Andaba en esta suerte de cavilaciones cuando leí la nota de la Asociación Unificada de Militares Españoles que se dolía de los recortes del Gobierno y llamaba «a movilizarse a todos los compañeros para la defensa de los derechos e intereses legítimos que nunca pueden ser una moneda de cambio para paliar situaciones que nuestros dirigentes no son capaces de controlar». Grave documento, pensé.

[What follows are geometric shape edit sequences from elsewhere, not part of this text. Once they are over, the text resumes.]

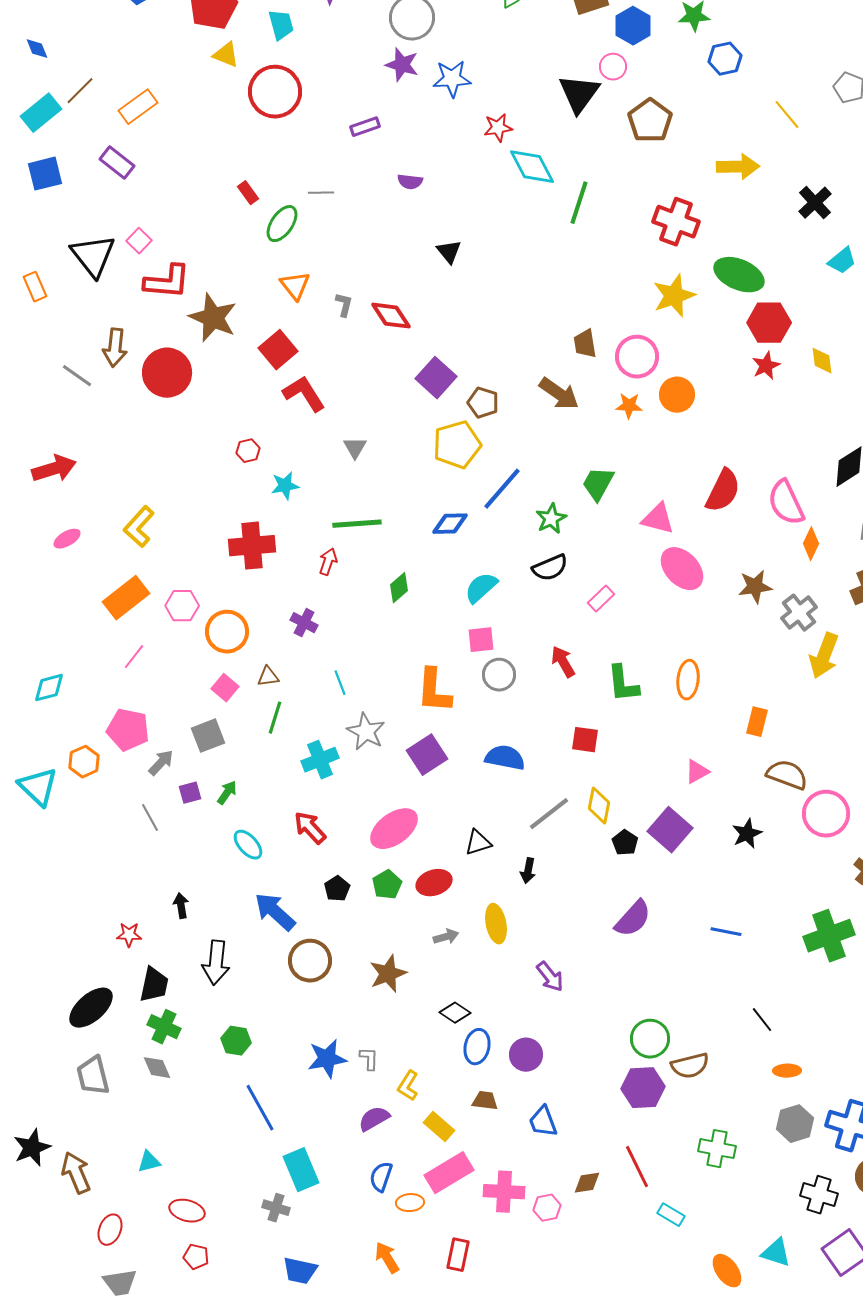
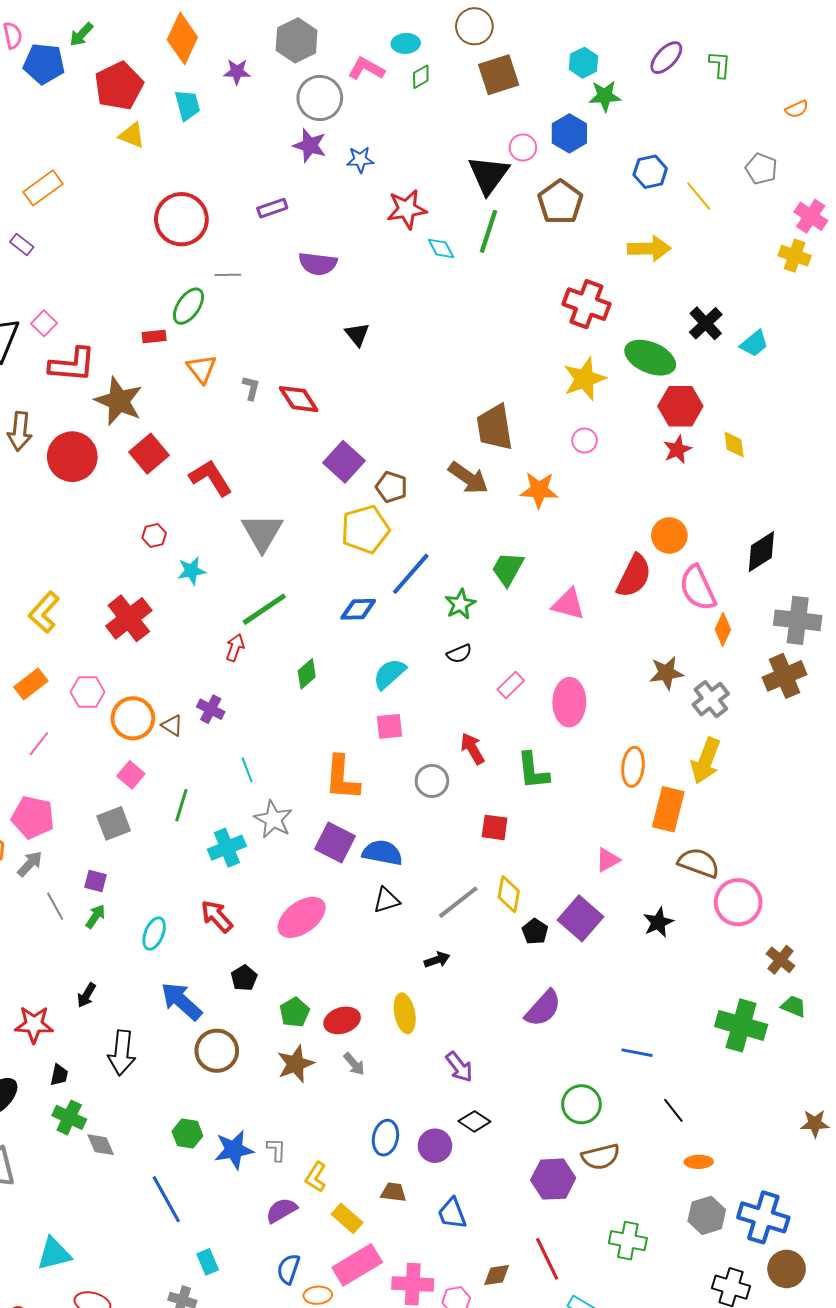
blue hexagon: (633, 26) -> (569, 133), moved
blue hexagon: (725, 59) -> (650, 172), moved
blue star: (452, 79) -> (360, 160), size x0.7
red circle: (275, 92) -> (181, 219), moved
red star: (498, 128) -> (407, 209), size x1.4
purple rectangle: (117, 163) -> (22, 244), size x0.7
cyan diamond: (532, 167) -> (441, 249), size x0.6
purple semicircle: (410, 182) -> (318, 264), size x1.5
red rectangle: (248, 193) -> (154, 336), moved, turned -60
green line: (579, 203) -> (489, 231), moved
black cross: (815, 203) -> (706, 323), moved
brown trapezoid: (585, 344) -> (495, 427), size x1.6
red square: (278, 350) -> (149, 454), moved
pink circle: (637, 357) -> (584, 440), moved, size x0.6
orange circle: (677, 395) -> (669, 535), moved
orange star: (629, 406) -> (539, 490), size x1.4
gray triangle: (355, 448) -> (262, 532), size x1.8
green line: (357, 524) -> (264, 609), turned -30
red cross: (252, 546) -> (129, 618), moved, turned -33
black semicircle: (550, 568) -> (459, 654), size x0.7
pink ellipse: (682, 569) -> (569, 702), moved, turned 45
orange rectangle: (126, 598) -> (31, 684), size x0.7
yellow arrow: (824, 656) -> (706, 761), moved
gray circle: (499, 675) -> (432, 781), moved
brown triangle: (268, 677) -> (172, 725), moved, turned 40
orange ellipse: (688, 680) -> (633, 767), moved
orange rectangle: (757, 722) -> (668, 809), size x1.5
purple square: (427, 755) -> (335, 843), turned -30
blue semicircle: (505, 758) -> (382, 853), moved
gray arrow: (161, 763) -> (30, 864), moved
purple square: (190, 793) -> (96, 881), turned 30
green arrow: (227, 793) -> (96, 916), moved
black triangle: (478, 843) -> (386, 900), moved
cyan ellipse: (248, 845) -> (154, 934), turned 64
black arrow: (528, 871) -> (437, 960), turned -120
red ellipse: (434, 883) -> (342, 1020), moved
green pentagon: (387, 885) -> (295, 1012), moved
black arrow: (181, 906) -> (86, 995), turned -140
blue line: (726, 932) -> (637, 1053), moved
red star: (129, 935) -> (34, 1024), size x1.5
green cross: (829, 936) -> (741, 1025), turned 36
gray arrow: (446, 937) -> (354, 1064), moved, turned 65
black trapezoid: (154, 985) -> (59, 1075), size x0.6
black diamond: (455, 1013) -> (474, 1121), moved
green circle: (650, 1039) -> (581, 1104), moved
green hexagon: (236, 1041) -> (187, 1134), moved
gray diamond: (157, 1068) -> (101, 1145), moved
cyan triangle: (149, 1162) -> (54, 1254), size x1.5
cyan rectangle: (301, 1170) -> (208, 1262), size x0.6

Sobre todo porque en la nota figura una afirmación que se debe tener en cuenta: «Estas capacidades de aguante tienen un límite». Y añadía, piedra sobre piedra, que «AUME va a ser beligerante contra todas aquellas medidas(...) que supongan pérdida de derechos conquistados». Ya sé que los afiliados de AUME son soldados y mandos subalternos, pero unos soldados y unos subalternos semejantes fueron los que, unidos a algunos generales, afiliados libertarios, republicanos y otros ciudadanos progresistas, en revuelta presencia, provocaron la Sanjuanada en 1926 o primer levantamiento contra la dictadura primorriverista, en demanda, como escribió Melquiades Alvarez, de la plena restauración de la legalidad constitucional -ahora también quebrantada. Clamaba don Melquiades que «el Ejército no puede tolerar que se utilicen su bandera y su nombre para mantener un régimen que despoja al pueblo de sus derechos». Ya sé que no estamos en 1926, pero la imaginación me invadió de modo turbador. Claro que los generales no están hoy con la tropa ni los capitanes son como Galán y García Hernández. Eran otros tiempos. Y, sobre ello, España permanece vigilada por Europa. Por tanto ahuyenté mis imaginaciones. Además, como dice el presidente Hollande, «España no está bien económicamente, pero los resultados de su equipo nacional la reconfortan». Bueno.